[The records Boundary: Start]
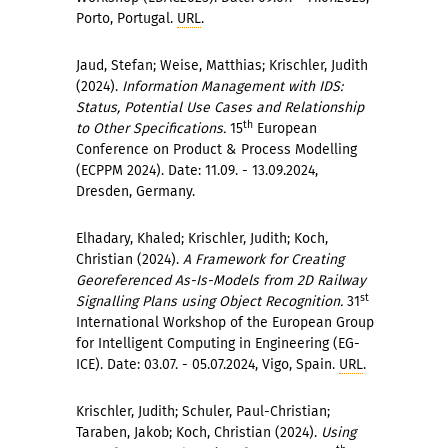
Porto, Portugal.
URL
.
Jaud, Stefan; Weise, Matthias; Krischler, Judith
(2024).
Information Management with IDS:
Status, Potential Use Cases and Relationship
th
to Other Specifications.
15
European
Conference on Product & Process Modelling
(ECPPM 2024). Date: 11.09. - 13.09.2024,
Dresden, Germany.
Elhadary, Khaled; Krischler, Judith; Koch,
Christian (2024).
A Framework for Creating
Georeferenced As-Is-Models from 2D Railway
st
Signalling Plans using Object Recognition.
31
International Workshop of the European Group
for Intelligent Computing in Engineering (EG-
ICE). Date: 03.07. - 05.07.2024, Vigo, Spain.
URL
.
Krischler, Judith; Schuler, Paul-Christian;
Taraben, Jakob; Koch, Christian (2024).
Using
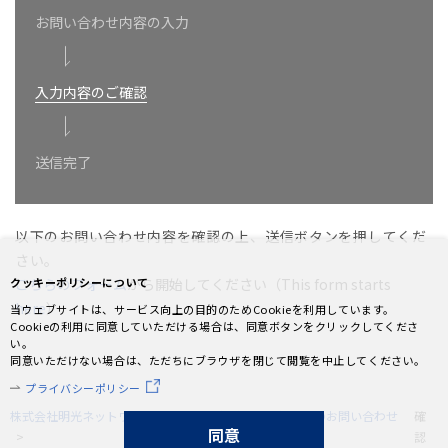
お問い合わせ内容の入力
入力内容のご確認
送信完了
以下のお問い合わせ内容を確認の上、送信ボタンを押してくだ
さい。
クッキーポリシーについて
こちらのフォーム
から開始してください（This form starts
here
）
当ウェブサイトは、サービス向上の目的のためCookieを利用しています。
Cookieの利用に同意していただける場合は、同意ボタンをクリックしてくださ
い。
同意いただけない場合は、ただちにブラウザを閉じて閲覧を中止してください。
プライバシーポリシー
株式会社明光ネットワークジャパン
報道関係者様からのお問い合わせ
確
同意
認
[The records Boundary: End]
*Task requirements:* Above are some records; copy each line there that contains "Krischler".

*Task response:*
Jaud, Stefan; Weise, Matthias; Krischler, Judith
Elhadary, Khaled; Krischler, Judith; Koch,
Krischler, Judith; Schuler, Paul-Christian;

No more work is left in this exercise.